BRIDGETOWN – Anfang dieses Monats fegte Hurrikan Beryl über die Karibik, verwüstete ganze Inseln und verursachte „Armageddon-artige“ Zerstörungen. Als frühzeitigster tropischer Wirbelsturm der Kategorie 5, der sich jemals über dem Atlantischen Ozean gebildet hat, markiert er den Beginn der voraussichtlich aktivsten Hurrikansaison aller Zeiten.

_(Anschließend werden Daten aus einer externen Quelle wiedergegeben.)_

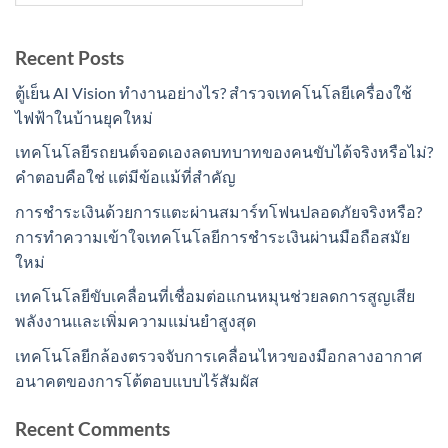
Recent Posts
ตู้เย็น AI Vision ทำงานอย่างไร? สำรวจเทคโนโลยีเครื่องใช้
ไฟฟ้าในบ้านยุคใหม่
เทคโนโลยีรถยนต์จอดเองลดบทบาทของคนขับได้จริงหรือไม่?
คำตอบคือใช่ แต่มีข้อแม้ที่สำคัญ
การชำระเงินด้วยการแตะผ่านสมาร์ทโฟนปลอดภัยจริงหรือ?
การทำความเข้าใจเทคโนโลยีการชำระเงินผ่านมือถือสมัย
ใหม่
เทคโนโลยีขับเคลื่อนที่เชื่อมต่อแกนหมุนช่วยลดการสูญเสีย
พลังงานและเพิ่มความแม่นยำสูงสุด
เทคโนโลยีกล้องตรวจจับการเคลื่อนไหวของมือกลางอากาศ
อนาคตของการโต้ตอบแบบไร้สัมผัส
Recent Comments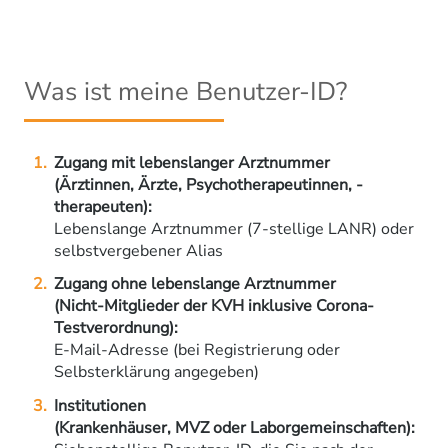
Was ist meine Benutzer-ID?
Zugang mit lebenslanger Arztnummer
(Ärztinnen, Ärzte, Psychotherapeutinnen, -
therapeuten):
Lebenslange Arztnummer (7-stellige LANR) oder
selbstvergebener Alias
Zugang ohne lebenslange Arztnummer
(Nicht-Mitglieder der KVH inklusive Corona-
Testverordnung):
E-Mail-Adresse (bei Registrierung oder
Selbsterklärung angegeben)
Institutionen
(Krankenhäuser, MVZ oder Laborgemeinschaften):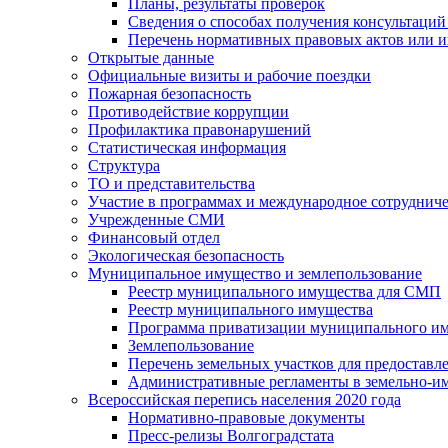
Планы, результаты проверок
Сведения о способах получения консультаций
Перечень нормативных правовых актов или и
Открытые данные
Официальные визиты и рабочие поездки
Пожарная безопасность
Противодействие коррупции
Профилактика правонарушений
Статистическая информация
Структура
ТО и представительства
Участие в программах и международное сотруднич
Учрежденные СМИ
Финансовый отдел
Экологическая безопасность
Муниципальное имущество и землепользование
Реестр муниципального имущества для СМП
Реестр муниципального имущества
Программа приватизации муниципального и
Землепользование
Перечень земельных участков для предоставл
Административные регламенты в земельно-и
Всероссийская перепись населения 2020 года
Нормативно-правовые документы
Пресс-релизы Волгоградстата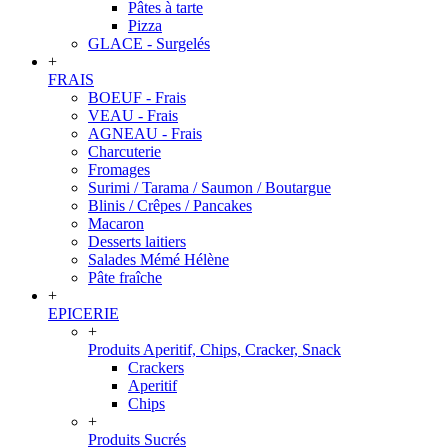
Pâtes à tarte
Pizza
GLACE - Surgelés
+
FRAIS
BOEUF - Frais
VEAU - Frais
AGNEAU - Frais
Charcuterie
Fromages
Surimi / Tarama / Saumon / Boutargue
Blinis / Crêpes / Pancakes
Macaron
Desserts laitiers
Salades Mémé Hélène
Pâte fraîche
+
EPICERIE
+
Produits Aperitif, Chips, Cracker, Snack
Crackers
Aperitif
Chips
+
Produits Sucrés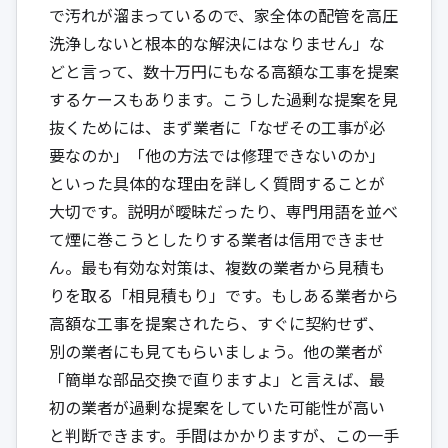
で汚れが溜まっているので、家全体の配管を高圧
洗浄しないと根本的な解決にはなりません」な
どと言って、数十万円にもなる高額な工事を提案
するケースもあります。こうした過剰な提案を見
抜くためには、まず業者に「なぜその工事が必
要なのか」「他の方法では修理できないのか」
といった具体的な理由を詳しく質問することが
大切です。説明が曖昧だったり、専門用語を並べ
て煙に巻こうとしたりする業者は信用できませ
ん。最も有効な対策は、複数の業者から見積も
りを取る「相見積もり」です。もしある業者から
高額な工事を提案されたら、すぐに契約せず、
別の業者にも見てもらいましょう。他の業者が
「簡単な部品交換で直りますよ」と言えば、最
初の業者が過剰な提案をしていた可能性が高い
と判断できます。手間はかかりますが、この一手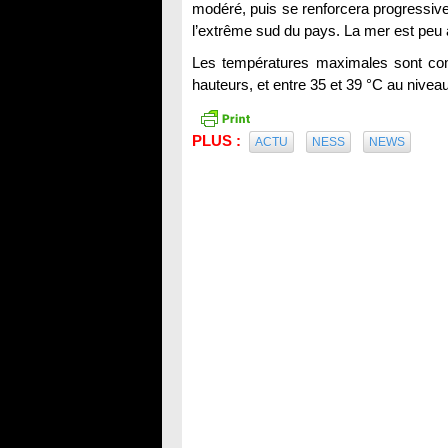
modéré, puis se renforcera progressive
l’extrême sud du pays. La mer est peu 
Les températures maximales sont comp
hauteurs, et entre 35 et 39 °C au nivea
PLUS :
ACTU
NESS
NEWS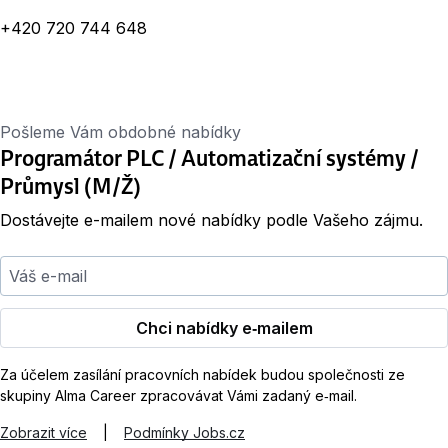
+420 720 744 648
Pošleme Vám obdobné nabídky
Programátor PLC / Automatizační systémy /
Průmysl (M/Ž)
Dostávejte e-mailem nové nabídky podle Vašeho zájmu.
Váš e-mail
Chci nabídky e‑mailem
Za účelem zasílání pracovních nabídek budou společnosti ze
skupiny Alma Career zpracovávat Vámi zadaný e‑mail.
Zobrazit více
|
Podmínky Jobs.cz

Dabei handelt es sich zweifelsohne um eine Klimakatastrophe. Die sintflutartigen Regenfälle und Winde mit einer Geschwindigkeit von 240 Kilometern pro Stunde, die die Inseln Carriacou, Petit Martinique und die Inselgruppe der Grenadinen verwüsteten, sowie die Sturmflut, die auf die Küsten von Barbados und Jamaika traf, fielen aufgrund des vom Menschen verursachten Klimawandels um 10 bis 30 Prozent heftiger aus.

Die Folgen von Hurrikan Beryl sollten Finanzinstitutionen ebenso beunruhigen wie die Klimaforschung, denn sie zeigen, wie unser zusammengestückeltes System der Entwicklungsfinanzierung – das aus einer Zeit stammt, als extreme Wetterereignisse weit weniger katastrophal waren - angesichts der immer häufigeren und intensiveren Unwetter, Überschwemmungen und Waldbrände versagt.

Aus Studien geht hervor, dass sich Katastrophen wie Beryl wiederholen werden, egal wie schnell wir die Treibhausgasemissionen reduzieren. Die kleinen Inselentwicklungsländer (SIDS), die zu den am stärksten vom Klima bedrohten Ländern der Welt gehören, verfügen derzeit jedoch über weniger als 2 Prozent der den Entwicklungsländern zugesagten Klimafinanzierung.

Um die karibischen Länder und andere gefährdete Regionen vor den existenziellen Risiken des Klimawandels zu schützen, muss ihnen die internationale Gemeinschaft helfen, ihre Resilienz zu stärken. Dies erfordert einen umfassenderen Ansatz für die Bereitstellung von Finanzhilfen und zwar vor, während und nach Extremwetterereignissen.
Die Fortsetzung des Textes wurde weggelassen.